Additional notes of worthy
If parents have a multiple-child birth, and only have one license, they will be allowed to keep all of the children, unless it can be proven that they purposefully caused the multiple birth to circumvent these regulations. In that case, they will be allowed to keep none of the children.
Any time already invested in the volunteer program by prospective parents will be cleared if they leave the volunteer program, by passing the requirement, personal choice or by punishment. A parent cannot claim previous time in the system and use it toward another attempt to a Breeding License; application for a Breeding License sets the time on the volunteer program for the individual to zero, no exceptions.

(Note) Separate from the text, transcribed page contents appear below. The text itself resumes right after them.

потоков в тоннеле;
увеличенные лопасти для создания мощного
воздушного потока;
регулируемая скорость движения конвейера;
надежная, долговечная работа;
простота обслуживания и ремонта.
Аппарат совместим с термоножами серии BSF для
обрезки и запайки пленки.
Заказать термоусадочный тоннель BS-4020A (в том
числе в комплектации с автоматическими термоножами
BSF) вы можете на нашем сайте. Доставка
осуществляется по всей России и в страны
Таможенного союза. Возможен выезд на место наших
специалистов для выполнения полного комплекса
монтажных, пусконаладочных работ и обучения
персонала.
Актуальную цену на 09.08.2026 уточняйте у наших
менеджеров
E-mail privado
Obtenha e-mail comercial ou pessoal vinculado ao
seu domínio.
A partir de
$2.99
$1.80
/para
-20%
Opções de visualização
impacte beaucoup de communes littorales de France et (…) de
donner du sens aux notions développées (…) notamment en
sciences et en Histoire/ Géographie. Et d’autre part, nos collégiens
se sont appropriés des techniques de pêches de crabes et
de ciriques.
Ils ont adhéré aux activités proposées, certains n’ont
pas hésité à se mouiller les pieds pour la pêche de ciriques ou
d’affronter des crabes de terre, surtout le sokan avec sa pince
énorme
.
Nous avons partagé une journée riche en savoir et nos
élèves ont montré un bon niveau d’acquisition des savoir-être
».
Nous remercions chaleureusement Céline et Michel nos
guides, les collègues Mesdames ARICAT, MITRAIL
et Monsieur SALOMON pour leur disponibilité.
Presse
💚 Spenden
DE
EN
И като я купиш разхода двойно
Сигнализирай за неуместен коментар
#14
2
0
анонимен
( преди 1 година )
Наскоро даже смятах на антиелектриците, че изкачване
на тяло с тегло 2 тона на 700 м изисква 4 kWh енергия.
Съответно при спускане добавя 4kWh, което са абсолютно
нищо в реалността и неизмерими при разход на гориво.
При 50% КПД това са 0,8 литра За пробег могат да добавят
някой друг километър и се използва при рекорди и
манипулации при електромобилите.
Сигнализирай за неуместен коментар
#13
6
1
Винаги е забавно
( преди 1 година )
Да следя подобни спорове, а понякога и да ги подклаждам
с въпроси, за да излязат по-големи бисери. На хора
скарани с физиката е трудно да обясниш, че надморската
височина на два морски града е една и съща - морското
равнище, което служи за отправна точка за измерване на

Couples must be married to apply for Breeding Licenses, and say married to keep their valid license (and therefore, their child) for a period of time *at least* equal to the period of time spent in the volunteer program. While there are members in this forum that question the institution of marriage, there must be a legitimate method of defining a couple. Marriage is the best standard way of accomplishing this. If a couple can stay married for the minimum nine (9) years needed to have one child (four before, one during conception, and four after), it demonstrates a commitment and stability more conducive for a child to grow up in. While there is no statistically evidence to state that unmarried families are worse than married families for child-rearing, there has to be a standard to adhere to for family stability. Marriage is the only current standard, though common-law is becoming very prevalent. Even if this is a rather arbitrary restriction, a long-term marriage is the best way of assuring family stability
The main problem of Breeding Licenses would be public acceptance. By the default of having sexual organs, most people believe it is their right to use them to reproduce. Again, using the USA as an example, most Americans would either say that it is they God Given Right to Procreate, or that Breeding Licenses are Un-Constitutational. As for the former, the Christian God does state to Eve "I will greatly increase your pains in childbearing; with pain you will give birth to children". Should we assume that He has placed His own breeding restrictions with this act? As for the latter comment, where in the Constitution does it guarantee the American people the right to breed?
Continuing on, what about the age-old argument concerning a woman's right to do what she thinks with her body and unborn child. How does the precedent of "Roe vs Wade" apply here? Bluntly, I do not have the legal expertise to understand the ramifications of this.
The next problem involves how this system, if misused, could become an instrument in ethnic or class cleansing. Because you are regulating childbirth, it would be very easy with a concerted effort to effectively eliminate an entire ethnic group by preventing them the opportunity to breed. In fact, unless the numbers of successful applicants exactly matched the demographics of the country by race and class, accusations of this magnitude will be made.
The only methods to prevent this abuse are to enforce rigorous process checking, full public accountability, and tremendous punishments of system abuse.
The next problem is making sure that there is enough charity work to go around, especially with children in the later stages of the volunteer program. One of the main reasons that specific charities involving children was placed during the last two years is to weed out weak applicants during the first two years so that there is less prospective parents needing child-specific volunteer work.
Unfortunately, this might not be a problem, which is as worrisome in itself. It is very likely that the number of illegal births will be very high, and that there will be a surplus of confiscated children compared to prospective parents.
I believe, that eventually, and maybe even in my life, breeding restrictions and licenses will become a harsh reality. I also believe that my breeding license system, though far from perfect, is far better than the system that will probably be implemented. Breeding licenses could be a very scary idea, and in the wrong hands...it would be horrific.
Aside from the above, the main reason I wrote this down and posted it here was because this is something I have been considering for over a year, and I need peer review. What do you think of the ideas above? Do you think that this culture and society is going downhill, and a main reason being bad children? Do you think that we are going to run out of resources to keep expanding the population as we are doing? Do you think my system is the best cure? Is there a better one?
Admittedly, breeding licenses is a rather extreme idea and measure. Unfortunately, the implicit statement becomes that anyone that actually implements it would be a rather extreme individual. Would an extreme individual make the system fair? What other *extreme* views does this person have? And why did you idiots elect this person?
I am not an extreme person; I try moderately hard to live by the following coda: "Any idea, not matter how *right* it is, is wrong when taken to the extreme. Including this one."